▸ **WHAT THE TASK ASKS**
Pictures are to be excluded. Please print only the lines from the one containing "тутунопроизводители, се наведува во" through the end of the data, exactly as they appear.
#####
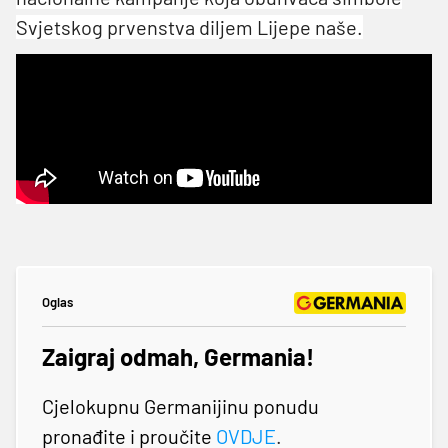
Svjetskog prvenstva diljem Lijepe naše.
Oglas
Zaigraj odmah, Germania!
Cjelokupnu Germanijinu ponudu
pronađite i proučite
OVDJE
.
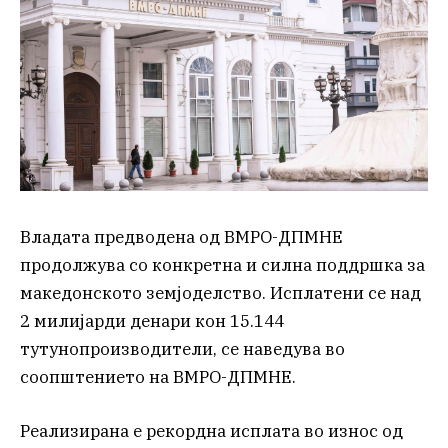
Владата предводена од ВМРО-ДПМНЕ
продолжува со конкретна и силна поддршка за
македонското земјоделство. Исплатени се над
2 милијарди денари кон 15.144
тутунопроизводители, се наведува во
соопштението на ВМРО-ДПМНЕ.
Реализирана е рекордна исплата во износ од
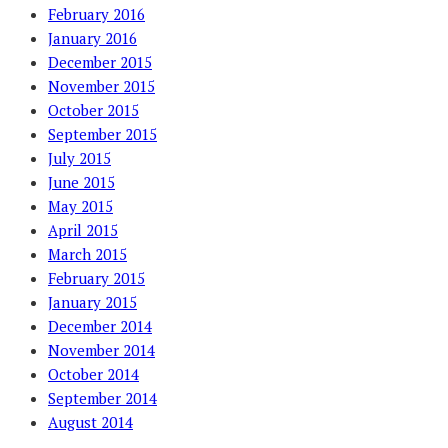
February 2016
January 2016
December 2015
November 2015
October 2015
September 2015
July 2015
June 2015
May 2015
April 2015
March 2015
February 2015
January 2015
December 2014
November 2014
October 2014
September 2014
August 2014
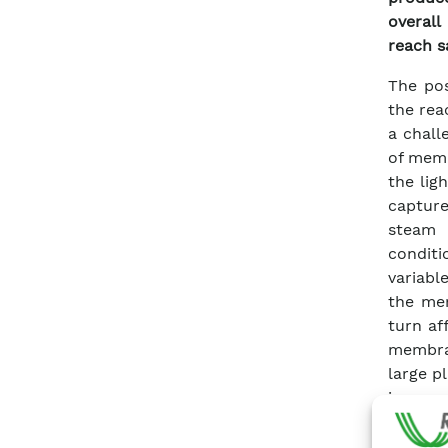
overall
reach s
The pos
the rea
a chall
of memb
the lig
captur
steam 
condit
variabl
the me
turn af
membran
large p
issue.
#####
▸ **EXERCISE ANSWER**
тутунопроизводители, се наведува во
соопштението на ВМРО-ДПМНЕ.
Реализирана е рекордна исплата во износ од
February 2016
January 2016
December 2015
November 2015
October 2015
September 2015
July 2015
June 2015
May 2015
April 2015
March 2015
February 2015
January 2015
December 2014
November 2014
October 2014
September 2014
August 2014
overall
reach s
The pos
the rea
a chall
of memb
the lig
captur
steam 
condit
variabl
the me
turn af
membran
large p
issue.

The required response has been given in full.